* [Dataset items]

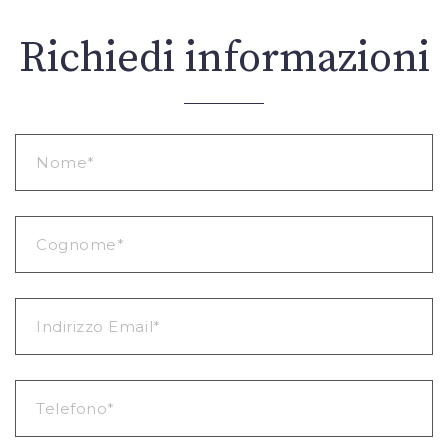
Richiedi informazioni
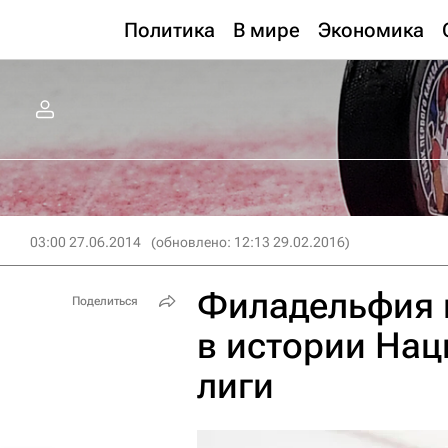
Политика
В мире
Экономика
03:00 27.06.2014
(обновлено: 12:13 29.02.2016)
Филадельфия 
Поделиться
в истории Нац
лиги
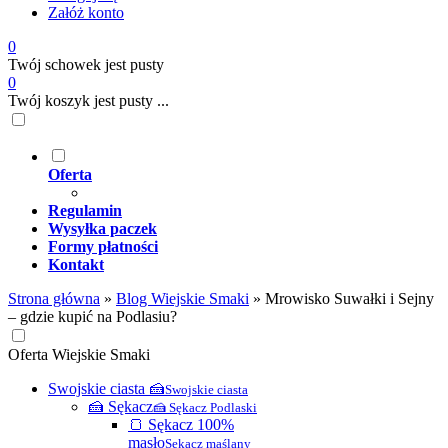
Załóż konto
0
Twój schowek jest pusty
0
Twój koszyk jest pusty ...
Oferta
Regulamin
Wysyłka paczek
Formy płatności
Kontakt
Strona główna
»
Blog Wiejskie Smaki
»
Mrowisko Suwałki i Sejny
– gdzie kupić na Podlasiu?
Oferta Wiejskie Smaki
Swojskie ciasta 🍰
Swojskie ciasta
🍰 Sękacz
🍰 Sękacz Podlaski
🍞 Sękacz 100%
masło
Sękacz maślany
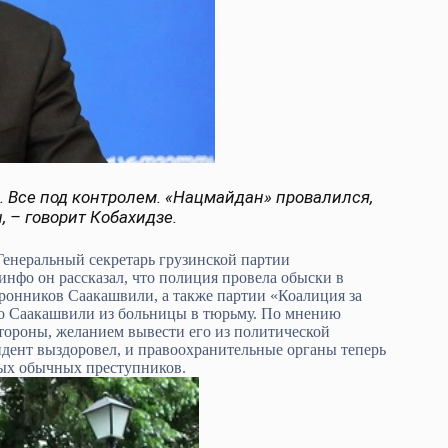
. Все под контролем. «Нацмайдан» провалился,
 – говорит Кобахидзе.
Генеральный секретарь грузинской партии
нфо он рассказал, что полиция провела обыски в
ронников Саакашвили, а также партии «Коалиция за
го Саакашвили из больницы в тюрьму. По мнению
тороны, желанием вывести его из политической
идент выздоровел, и правоохранительные органы теперь
ных обычных преступников.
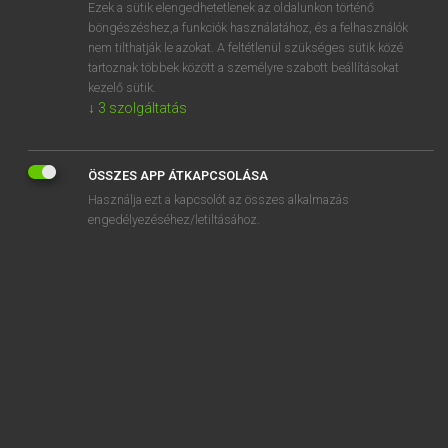
Ezek a sütik elengedhetetlenek az oldalunkon történő
böngészéshez,a funkciók használatához, és a felhasználók
nem tilthatják le azokat. A feltétlenül szükséges sütik közé
Mollay Erzsébet, Nagy Roland
tartoznak többek között a személyre szabott beállításokat
HOLLAND−MAGYAR SZÓTÁR
kezelő sütik.
↓
3
szolgáltatás
Kapcsolódó anyagok
esdoorn
ÖSSZES APP ÁTKAPCSOLÁSA
eskader
Használja ezt a kapcsolót az összes alkalmazás
eskadron
engedélyezéséhez/letiltásához.
eskimo
eskimohond
esoterisch
esp
espenblad
esperantist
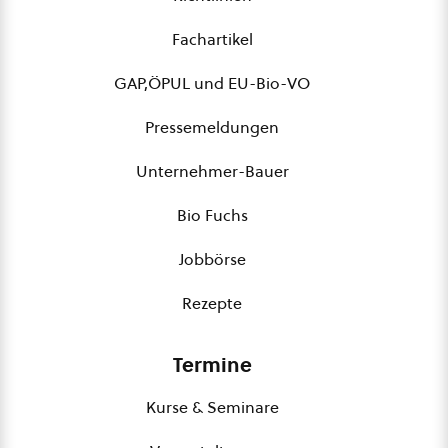
Fachartikel
GAP,ÖPUL und EU-Bio-VO
Pressemeldungen
Unternehmer-Bauer
Bio Fuchs
Jobbörse
Rezepte
Termine
Kurse & Seminare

* [EXERCISE DESCRIPTION] The word to look for is "партии"; copy out every line of the entries that holds it.

* [ANSWER SECTION]
Генеральный секретарь грузинской партии
ронников Саакашвили, а также партии «Коалиция за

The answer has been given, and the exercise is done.